For the past two years I have been adamantly investigating how I can continue my studies into Masters. This has included figuring out where to study, what to research and most importantly, how to actually pay for this study venture, through funding.
After hours of opening tab, after tab after tab it can feel as if you’re just clicking further and further into a dark pit which is actually just futile, with regards to what you actually need. Bottom line: finding funding that suits your specific needs can be a bit challenging. Alas, you can make your studies a reality. With the right resources, research and planning, it is possible to find what works for you.
Before we get into the more creative options, let’s have a run through of some more well-known ones.
First up: bursaries
Searching for a bursary is often the first port of call when you are trying to find funding. This is owing to the fact that bursaries are the most abundant form of funding available in South Africa (NSFAS alone issued approximately 255 557 bursaries in one year). Although bursaries are plentiful, there are unfortunately still not enough to go around for all the students who require them. Bursaries often don’t have super high marks requirements (like scholarships, for example), but can be dependant on socio-economic status or background.
Receiving a bursary often also means complying with the written agreement or contract compiled by the funding institution. This could involve requirements such as obtaining and maintaining a certain standard of marks throughout the duration of the course or participating in community work or projects. Companies may also offer students work contracts to work for them for a designated period of time, as an alternative for paying back the loan in monetary value.
These are all factors to seriously consider when opting for this route.
After all the controversy, NSFAS which was previously known as a loan scheme has transformed to a bursary structure which covers full tuition fees, registration fees, subsidised meal allowances, transport, books, and learning materials.
How about student loans?
There are two predominant loan routes to take in South Africa, applying for a loan from the bank or a private company.

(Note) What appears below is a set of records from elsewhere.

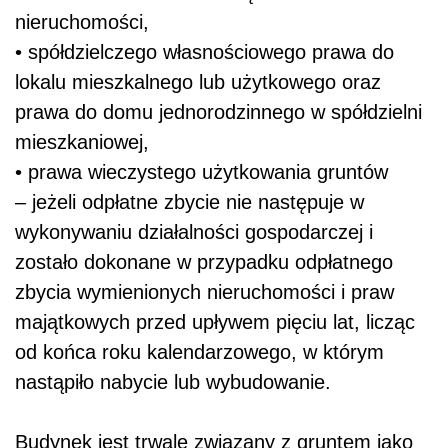
nieruchomości,
• spółdzielczego własnościowego prawa do
lokalu mieszkalnego lub użytkowego oraz
prawa do domu jednorodzinnego w spółdzielni
mieszkaniowej,
• prawa wieczystego użytkowania gruntów
– jeżeli odpłatne zbycie nie następuje w
wykonywaniu działalności gospodarczej i
zostało dokonane w przypadku odpłatnego
zbycia wymienionych nieruchomości i praw
majątkowych przed upływem pięciu lat, licząc
od końca roku kalendarzowego, w którym
nastąpiło nabycie lub wybudowanie.
Budynek jest trwale związany z gruntem jako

If you, or a parent or guardian, have an income then you are likely to be eligible to apply for a student loan. However, most institutions require a parent or guardian to co-sign to provide surety of the loan. The student is required to repay monthly installments of the loan once their course is completed. However, in some instances, the rates accumulated by interest are required to be paid while the student is studying.
Interest is a major part of taking out a loan and different types of loans will have different rates of interest. A personal loan, for example, will have a fixed interest rate which is more convenient for budgeting, however, the interest rates are a lot higher than that of a student loan.
This may not always be the most appealing option as once your studies are done, you’re still stuck with a large amount to pay back. These loans are also not void of interest but do often allow students 3-6 months after completing their studies, to start repaying their loan.
Here are some loan options to consider:
Tertiary studies are expensive, there’s no way around it. Luckily though, you have options to finance it – student loans in South Africa are a realistic option, and they are readily available.
What if those options don’t work for me?
As I mentioned above, there are certainly other ways to make your student life a reality.
Working while studying could possibly be a way to ease your financial burdens, however, it will take up more of your free time. Working in retail is a common way to make some bucks as a student and learn a different skill set. There are also many other work opportunities that don’t require long-term commitments. There are many student-friendly jobs such as babysitting, waitering or doing promotions that can help you make some extra cash.
What else is out there?
Another viable option is to study via correspondence which is a lot more affordable. Studying through correspondence is also a good way to save transport, accommodation and food costs. This, and studying part-time, is a great option for students who wish to work and study at the same time. Loans are also available for this study choice however if you are studying part-time and paying for your studies, it is a more flexible way to manage shorter payments over a longer period of time.
There are also crowdfunding sites that are an easy and savvy way to raise money for your studies. This allows family and friends to contribute to your cause. If you have any skills like artistic skills, teaching skills, fitness skills, and administrative skills; you can offer them in return for some funding. The benefits of this sort of funding are that your money is in your hands. You’re able to share your story with a wide audience. It’s a good achievement to have on your CV and its debt free!
The downfalls of this way of fundraising are that it may cause you to feel extra pressure to do really well in your studies, as many people have so generously invested in you. Another is that if you don’t make your target, the money will be refunded back to your patrons/ donors.
Crowdfunding, however, is still a really cool option and you can be super creative by doing things like starting a blog or a YouTube/ Instagram page to update people on your progress and inform them on your cause.
Some crowdfunding sites to check out are:
There’s no one way to fund a study programme and the fact that we are all individuals is more than enough reason for us to have different needs when it comes to our finances. Finding funding is all about searching for the option that works best for you.